[Transcribed page contents]
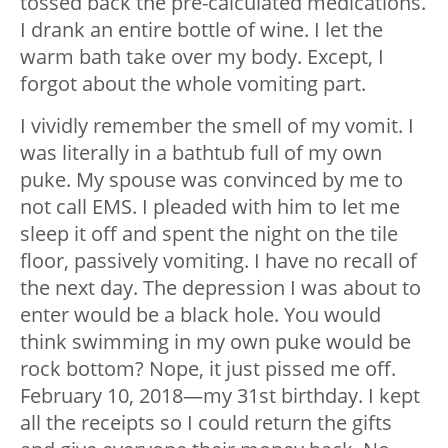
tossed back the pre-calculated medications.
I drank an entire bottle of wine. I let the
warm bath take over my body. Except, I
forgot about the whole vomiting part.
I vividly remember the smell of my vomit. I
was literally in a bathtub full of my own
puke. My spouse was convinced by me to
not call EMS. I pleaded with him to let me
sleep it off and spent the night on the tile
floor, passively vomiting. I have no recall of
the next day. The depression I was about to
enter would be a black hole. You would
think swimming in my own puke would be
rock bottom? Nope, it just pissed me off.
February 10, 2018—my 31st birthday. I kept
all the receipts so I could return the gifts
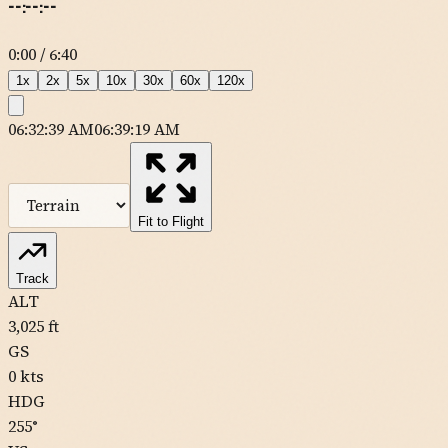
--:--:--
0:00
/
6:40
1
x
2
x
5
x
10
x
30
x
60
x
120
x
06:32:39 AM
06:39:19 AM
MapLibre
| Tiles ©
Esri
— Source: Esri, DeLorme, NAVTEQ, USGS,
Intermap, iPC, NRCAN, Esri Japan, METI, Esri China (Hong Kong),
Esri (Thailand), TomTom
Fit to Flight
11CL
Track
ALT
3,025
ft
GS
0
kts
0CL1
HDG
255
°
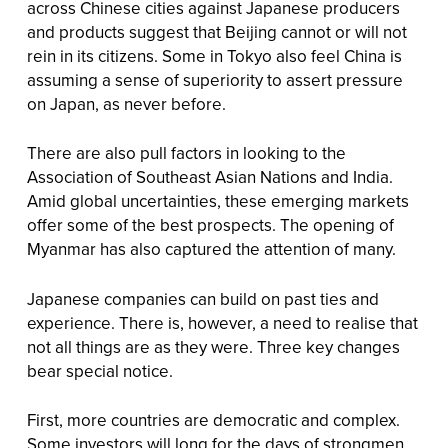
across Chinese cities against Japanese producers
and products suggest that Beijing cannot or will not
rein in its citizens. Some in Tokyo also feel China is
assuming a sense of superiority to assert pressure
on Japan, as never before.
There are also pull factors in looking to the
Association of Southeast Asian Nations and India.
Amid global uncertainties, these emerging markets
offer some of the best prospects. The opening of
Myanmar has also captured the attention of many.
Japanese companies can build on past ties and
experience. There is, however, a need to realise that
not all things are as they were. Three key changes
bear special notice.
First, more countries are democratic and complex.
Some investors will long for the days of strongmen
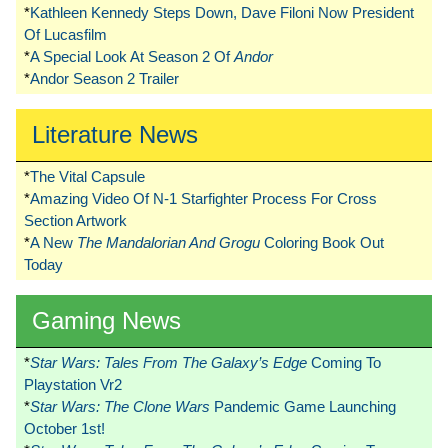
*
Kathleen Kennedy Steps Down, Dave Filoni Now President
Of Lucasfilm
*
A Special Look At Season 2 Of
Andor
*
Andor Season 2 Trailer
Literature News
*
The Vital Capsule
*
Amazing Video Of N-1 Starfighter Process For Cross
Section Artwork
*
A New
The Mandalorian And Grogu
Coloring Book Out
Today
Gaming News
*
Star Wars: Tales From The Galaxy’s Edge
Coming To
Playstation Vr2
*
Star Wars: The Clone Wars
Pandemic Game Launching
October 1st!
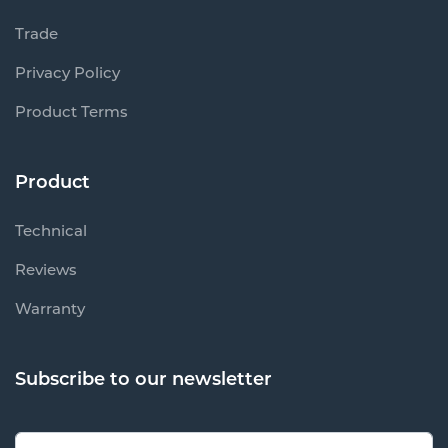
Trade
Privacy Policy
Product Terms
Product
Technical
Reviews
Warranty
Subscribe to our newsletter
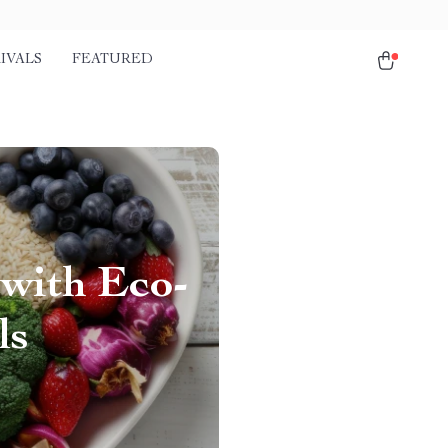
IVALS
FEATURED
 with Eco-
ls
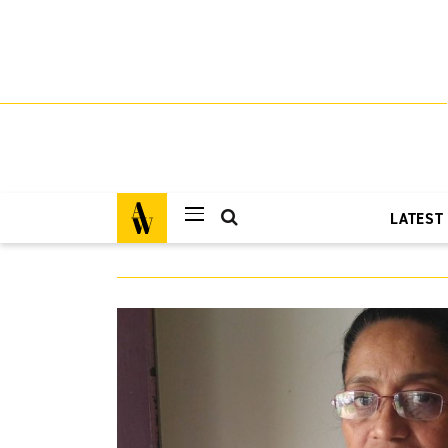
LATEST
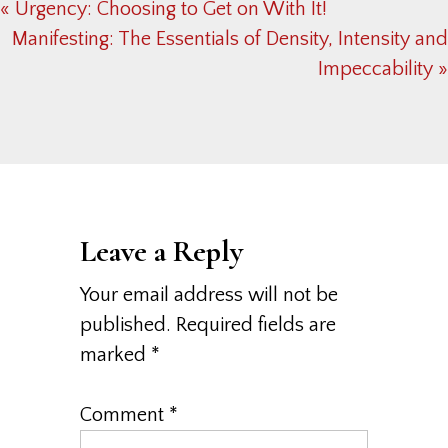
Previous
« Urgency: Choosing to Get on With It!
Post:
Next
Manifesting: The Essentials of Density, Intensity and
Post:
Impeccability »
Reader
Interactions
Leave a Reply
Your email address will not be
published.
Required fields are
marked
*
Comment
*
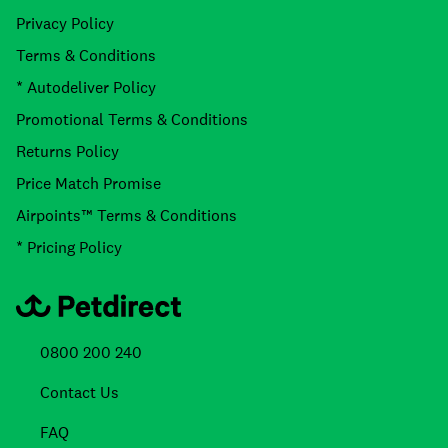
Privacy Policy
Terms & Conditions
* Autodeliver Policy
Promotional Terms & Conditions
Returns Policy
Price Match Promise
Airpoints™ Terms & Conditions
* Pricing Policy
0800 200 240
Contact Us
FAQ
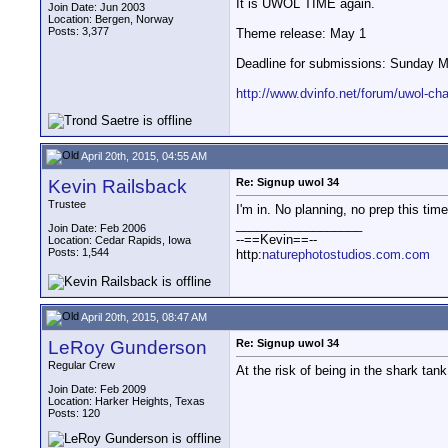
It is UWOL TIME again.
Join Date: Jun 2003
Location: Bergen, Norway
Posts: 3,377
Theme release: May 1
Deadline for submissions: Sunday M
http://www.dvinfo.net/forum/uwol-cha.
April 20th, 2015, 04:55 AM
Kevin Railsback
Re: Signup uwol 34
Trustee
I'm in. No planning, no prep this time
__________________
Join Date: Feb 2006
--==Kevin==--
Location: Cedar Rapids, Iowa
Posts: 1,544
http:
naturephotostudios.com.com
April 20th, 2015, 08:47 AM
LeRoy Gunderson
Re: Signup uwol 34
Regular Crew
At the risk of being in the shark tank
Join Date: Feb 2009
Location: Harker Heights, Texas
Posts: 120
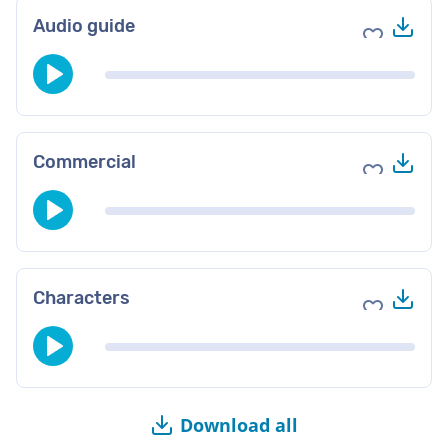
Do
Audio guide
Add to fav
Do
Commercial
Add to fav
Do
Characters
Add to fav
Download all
--
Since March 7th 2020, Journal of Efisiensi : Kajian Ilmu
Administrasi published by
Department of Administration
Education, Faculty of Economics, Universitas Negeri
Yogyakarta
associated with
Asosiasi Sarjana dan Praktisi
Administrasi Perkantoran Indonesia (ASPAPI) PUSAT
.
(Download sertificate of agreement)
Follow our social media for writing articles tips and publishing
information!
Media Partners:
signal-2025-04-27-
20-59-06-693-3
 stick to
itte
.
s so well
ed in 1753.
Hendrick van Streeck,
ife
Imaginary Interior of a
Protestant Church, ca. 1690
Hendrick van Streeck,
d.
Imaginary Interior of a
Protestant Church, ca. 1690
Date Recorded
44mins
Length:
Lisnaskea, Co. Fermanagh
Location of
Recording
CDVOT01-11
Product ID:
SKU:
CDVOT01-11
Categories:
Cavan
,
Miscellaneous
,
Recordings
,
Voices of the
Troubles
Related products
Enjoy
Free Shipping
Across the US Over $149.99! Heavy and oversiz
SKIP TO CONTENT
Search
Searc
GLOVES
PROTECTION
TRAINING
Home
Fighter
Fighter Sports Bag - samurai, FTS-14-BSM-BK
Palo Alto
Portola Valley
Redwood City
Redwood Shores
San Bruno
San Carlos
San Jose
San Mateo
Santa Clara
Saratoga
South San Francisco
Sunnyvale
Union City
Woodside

Problem requirements >>
Word for word, write out the lines above running from the one with "October 1st!" up to and including the one with "Download all". Drop any picture.

Answer to this exercise >>
October 1st!
Trade
Privacy Policy
Product Terms
Product
Technical
Reviews
Warranty
Subscribe to our newsletter
IVALS
FEATURED
 with Eco-
ls
LATEST
Previous
« Urgency: Choosing to Get on With It!
Post:
Next
Manifesting: The Essentials of Density, Intensity and
Post:
Impeccability »
Reader
Interactions
Leave a Reply
Your email address will not be
published.
Required fields are
marked
*
Comment
*
Privacy Policy
Terms & Conditions
* Autodeliver Policy
Promotional Terms & Conditions
Returns Policy
Price Match Promise
Airpoints™ Terms & Conditions
* Pricing Policy
0800 200 240
Contact Us
FAQ
It is UWOL TIME again.
Join Date: Jun 2003
Location: Bergen, Norway
Posts: 3,377
Theme release: May 1
Deadline for submissions: Sunday M
http://www.dvinfo.net/forum/uwol-cha.
April 20th, 2015, 04:55 AM
Kevin Railsback
Re: Signup uwol 34
Trustee
I'm in. No planning, no prep this time
__________________
Join Date: Feb 2006
--==Kevin==--
Location: Cedar Rapids, Iowa
Posts: 1,544
http:
naturephotostudios.com.com
April 20th, 2015, 08:47 AM
LeRoy Gunderson
Re: Signup uwol 34
Regular Crew
At the risk of being in the shark tank
Join Date: Feb 2009
Location: Harker Heights, Texas
Posts: 120
Do
Audio guide
Add to fav
Do
Commercial
Add to fav
Do
Characters
Add to fav
Download all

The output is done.